**Stored data entries:**
━━━

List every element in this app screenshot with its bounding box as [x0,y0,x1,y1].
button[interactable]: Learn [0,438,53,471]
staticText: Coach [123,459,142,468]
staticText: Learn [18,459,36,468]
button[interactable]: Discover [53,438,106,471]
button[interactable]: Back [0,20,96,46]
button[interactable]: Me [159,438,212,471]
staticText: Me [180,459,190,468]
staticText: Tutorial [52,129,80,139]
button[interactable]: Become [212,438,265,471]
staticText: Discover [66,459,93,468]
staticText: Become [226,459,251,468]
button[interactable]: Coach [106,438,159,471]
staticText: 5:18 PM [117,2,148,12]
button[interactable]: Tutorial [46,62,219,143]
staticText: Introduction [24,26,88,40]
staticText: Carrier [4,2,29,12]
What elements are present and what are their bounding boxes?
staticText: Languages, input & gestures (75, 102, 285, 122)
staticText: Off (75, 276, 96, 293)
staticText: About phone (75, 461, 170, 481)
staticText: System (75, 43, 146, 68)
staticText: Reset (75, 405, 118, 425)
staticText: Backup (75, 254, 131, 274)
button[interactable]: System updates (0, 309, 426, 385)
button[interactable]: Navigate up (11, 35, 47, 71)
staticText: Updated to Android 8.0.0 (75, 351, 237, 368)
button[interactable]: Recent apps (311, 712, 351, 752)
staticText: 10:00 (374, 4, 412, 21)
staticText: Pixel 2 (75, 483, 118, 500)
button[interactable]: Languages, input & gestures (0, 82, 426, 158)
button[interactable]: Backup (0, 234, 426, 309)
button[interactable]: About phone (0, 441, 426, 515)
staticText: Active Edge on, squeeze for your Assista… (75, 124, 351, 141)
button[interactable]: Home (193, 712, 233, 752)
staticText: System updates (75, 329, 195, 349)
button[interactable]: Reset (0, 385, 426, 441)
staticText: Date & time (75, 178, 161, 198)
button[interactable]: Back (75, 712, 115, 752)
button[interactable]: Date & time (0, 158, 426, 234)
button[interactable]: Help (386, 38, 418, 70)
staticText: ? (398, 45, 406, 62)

━━━

**REQUIRED ACTION:** Filter the records above, keeping each line that contains the word "phone".

**RESPONSE TO THIS EXERCISE:**
staticText: About phone (75, 461, 170, 481)
button[interactable]: About phone (0, 441, 426, 515)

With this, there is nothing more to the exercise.